Der Tagesspiegel : Straßenbau: Schöne Bilanz schlechte Straßen

Claus-Dieter Steyer

Der Berliner Autofahrer stellt bei der Tour nach Brandenburg den Unterschied kaum fest. Schlaglöcher, unebene Flickstellen, aufragende oder unnötig tief versenkte Gullydeckel, unbefestigte Randstreifen, Spurrinnen und holpriges Pflaster hemmen beiderseits der Landesgrenze den Verkehrsfluss. Anders sieht es beim Vergleich mit den gewiss nicht reicheren Nachbarn in Sachsen, Sachsen-Anhalt oder Mecklenburg-Vorpommern aus. Da scheinen die Prioritäten schon frühzeitig anders gesetzt worden zu sein: Gute Straßen fördern Gewerbe und Tourismus, also werden die jahrzehntelang vernachlässigten Wege endlich in Ordnung gebracht. Das Ergebnis kann sich sehen lassen. Brandenburg dagegen bietet fast flächendeckend das Niveau der Postkutschenzeit, vor allem auf den Landes-, Kreis- und Gemeindestraßen.

Fremde Federn

Vielleicht löste deshalb die dieser Tage von Verkehrsminister Hartmut Meyer präsentierte Erfolgsbilanz so großes Kopfschütteln aus. 13 Milliarden Mark seien seit 1991 in den Straßenbau geflossen. 13 Milliarden - damit könnte man rechnerisch 40 Mal den Lausitzring bauen. Aber dann, so denkt sich der täglich auf seinen fahrbaren Untersatz angewiesene Mensch, müssten die Wege in Ordnung sein. Doch erst beim eingehenden Studium der Ministerzahlen offenbart sich der Pferdefuß. Von den 13 Milliarden stammen zehn Milliarden aus dem Haushalt des Bundesverkehrsministeriums, das damit die Instandsetzung der Autobahnen und Bundesstraßen finanzierte. Da hat sich der Brandenburger Minister wohl mit fremden Federn geschmückt. Frei nach dem Motto - je höher die absoluten Zahlen, desto größer ist die Aufmerksamkeit - wurde im Ministerressort also mächtig übertrieben. Pech nur, dass im Unterschied zu Ressorts wie Bildung, Wissenschaft oder Wirtschaft das Ergebnis der Investitionen für jedermann nachvollziehbar ist.

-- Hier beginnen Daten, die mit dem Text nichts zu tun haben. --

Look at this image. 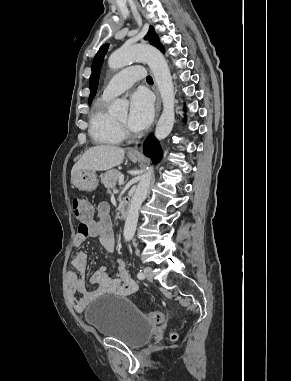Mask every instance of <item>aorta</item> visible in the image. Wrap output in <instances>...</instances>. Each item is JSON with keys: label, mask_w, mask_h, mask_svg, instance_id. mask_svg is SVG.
I'll list each match as a JSON object with an SVG mask.
<instances>
[{"label": "aorta", "mask_w": 291, "mask_h": 381, "mask_svg": "<svg viewBox=\"0 0 291 381\" xmlns=\"http://www.w3.org/2000/svg\"><path fill=\"white\" fill-rule=\"evenodd\" d=\"M135 61H144L150 67L154 80L158 86L163 111L158 120L155 136L158 140L165 139L172 131L175 121V94L174 84L168 63L162 53L151 45L136 44L133 46H123L111 53L108 59V65L111 69H120ZM128 105L125 101L117 99L110 107V113L120 114L127 112ZM153 168L142 176L137 189L131 199L129 213L124 226V238L129 241L133 238L139 217L140 207L145 200Z\"/></svg>", "instance_id": "obj_1"}]
</instances>
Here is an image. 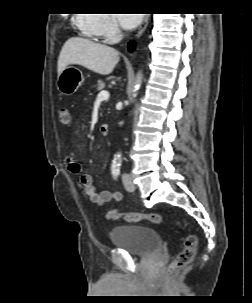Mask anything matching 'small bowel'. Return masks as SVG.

Der verhältnismäßig hohe Bundesanteil an den Gesamtausgaben erklärt sich außerdem beim Blick auf die Landkarte. Kein anderes ostdeutsches Bundesland weist mehr Autobahn- und Bundesstraßenkilometer wie Brandenburg auf. Deshalb dauern hier auch die Arbeiten besonders lange. Erst jetzt reißen Bagger den noch aus den dreißiger Jahren stammenden Beton auf der Buckelpiste von Berlin bis zum Spreewald-Dreieck heraus, während auf der Strecke nach Prenzlau noch immer auf langen Abschnitten nur Tempo 80 erlaubt ist.

Touristenärgernis

Das ist aber nicht Meyers Job. Sein Ministerium muss sich um die kleineren, aber keineswegs unwichtigen Straßen kümmern. Es kann doch nicht sein, dass eine vom Tourismus abhängige Gemeinde wie Menz am Stechlinsee zur Entschuldigung ein Schild an der Hauptstraße aufstellen musste. Nicht das Dorf, sondern das Land Brandenburg sei für den schlechten Straßenzustand verantwortlich. Gleiches gilt für die Zufahrten zum Hafendorf Marina Wolfsbruch in Kleinzerlang bei Rheinsberg oder zum Lausitzring. Vielleicht sollte die letzte große Touristenbefragung noch einmal studiert werden, in der der schlechte Straßenzustand als größtes Ärgernis in Brandenburg genannt worden war. Der Hinweis auf die Eisenbahn als alternatives Verkehrsmittel zieht gerade in diesem Fall nicht. Radfahrer bleiben in den neuen Triebwagen oft auf der Strecke, wenige Bahnhöfe sind behindertengerecht ausgestattet und in vielen Gegenden fährt überhaupt kein Zug mehr.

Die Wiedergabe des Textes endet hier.